Problem to work on:
Each time a line of the listing holds "untuk", copy that line.

** Opening Data shown block **

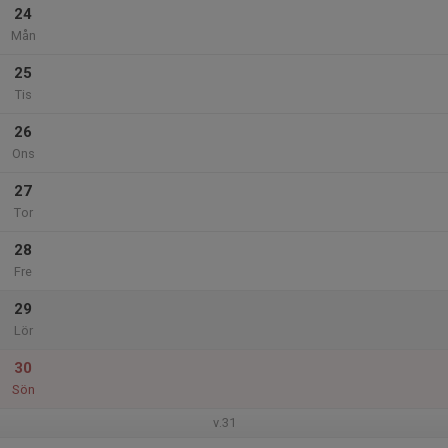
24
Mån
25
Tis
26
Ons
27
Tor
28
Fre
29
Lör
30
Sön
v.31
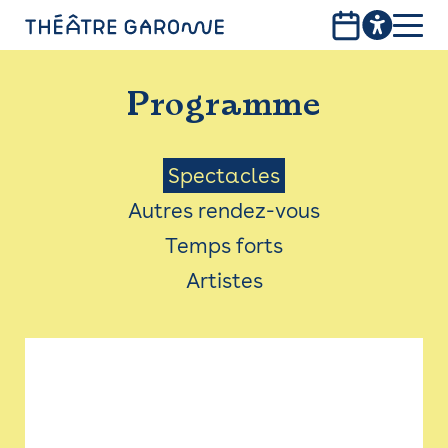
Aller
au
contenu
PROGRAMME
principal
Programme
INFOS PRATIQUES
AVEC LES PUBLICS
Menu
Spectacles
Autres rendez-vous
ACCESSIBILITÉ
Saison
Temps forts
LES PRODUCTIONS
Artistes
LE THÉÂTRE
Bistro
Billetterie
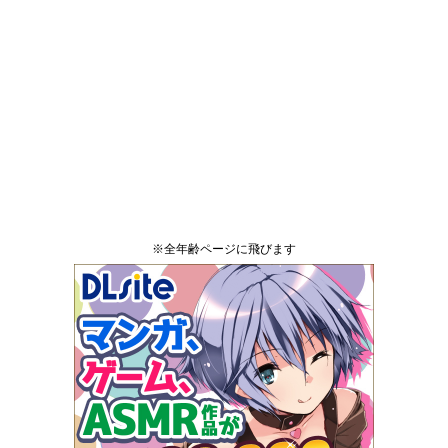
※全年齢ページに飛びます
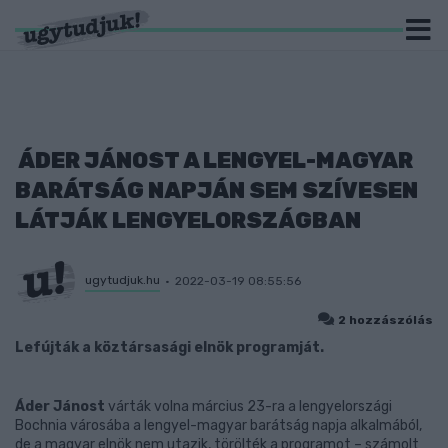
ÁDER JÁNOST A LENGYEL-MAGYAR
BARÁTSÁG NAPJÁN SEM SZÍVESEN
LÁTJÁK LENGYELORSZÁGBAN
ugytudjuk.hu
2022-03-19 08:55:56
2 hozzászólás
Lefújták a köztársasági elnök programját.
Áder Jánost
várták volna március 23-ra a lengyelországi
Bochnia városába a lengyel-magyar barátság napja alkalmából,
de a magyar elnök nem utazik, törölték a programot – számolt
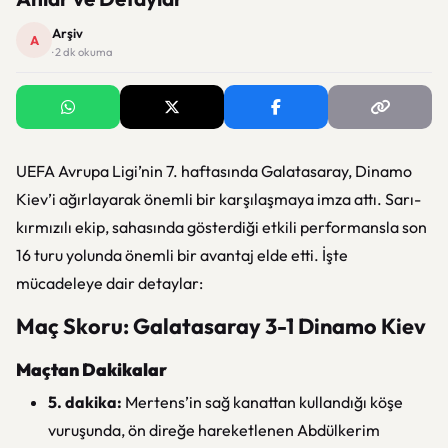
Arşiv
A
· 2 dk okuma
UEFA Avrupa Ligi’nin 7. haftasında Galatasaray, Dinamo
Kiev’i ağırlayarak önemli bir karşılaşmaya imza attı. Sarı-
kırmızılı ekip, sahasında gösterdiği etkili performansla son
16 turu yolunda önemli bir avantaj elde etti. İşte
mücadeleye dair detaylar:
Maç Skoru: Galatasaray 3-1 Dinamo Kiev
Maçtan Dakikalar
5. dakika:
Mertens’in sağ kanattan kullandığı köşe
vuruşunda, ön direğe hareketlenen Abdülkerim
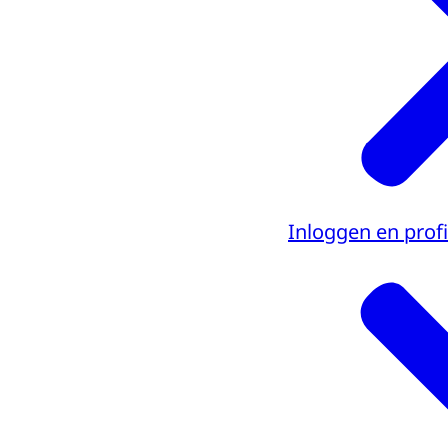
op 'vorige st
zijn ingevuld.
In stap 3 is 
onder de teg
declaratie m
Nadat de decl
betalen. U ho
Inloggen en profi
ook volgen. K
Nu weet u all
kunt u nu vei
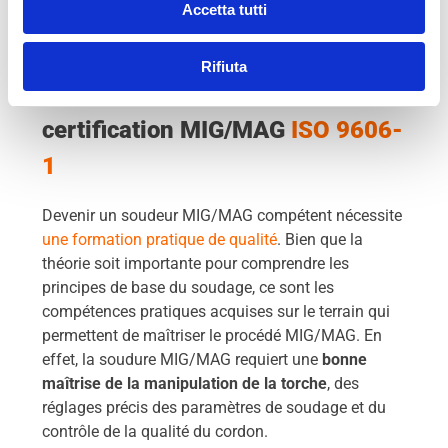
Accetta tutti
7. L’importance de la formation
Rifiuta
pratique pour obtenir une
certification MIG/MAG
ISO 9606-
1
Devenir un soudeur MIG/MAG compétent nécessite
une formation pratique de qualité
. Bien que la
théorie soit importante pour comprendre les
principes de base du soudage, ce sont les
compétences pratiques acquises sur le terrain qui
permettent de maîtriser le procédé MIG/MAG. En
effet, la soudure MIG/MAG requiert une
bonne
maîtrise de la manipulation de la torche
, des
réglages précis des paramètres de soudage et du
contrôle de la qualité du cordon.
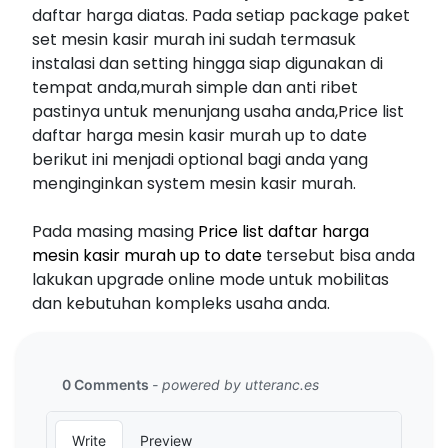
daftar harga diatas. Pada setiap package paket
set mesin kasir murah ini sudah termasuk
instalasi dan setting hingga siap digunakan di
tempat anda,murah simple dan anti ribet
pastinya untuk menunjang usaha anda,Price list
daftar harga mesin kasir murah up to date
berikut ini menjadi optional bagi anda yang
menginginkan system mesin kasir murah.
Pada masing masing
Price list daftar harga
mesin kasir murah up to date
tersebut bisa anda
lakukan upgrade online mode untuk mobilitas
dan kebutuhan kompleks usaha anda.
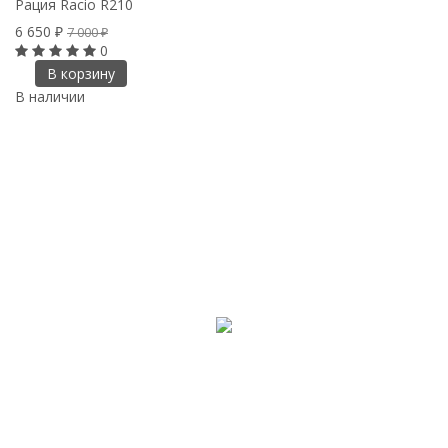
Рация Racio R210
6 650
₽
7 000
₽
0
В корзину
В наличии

** Closing Data shown block **

Answer below:
pastinya untuk menunjang usaha anda,Price list
lakukan upgrade online mode untuk mobilitas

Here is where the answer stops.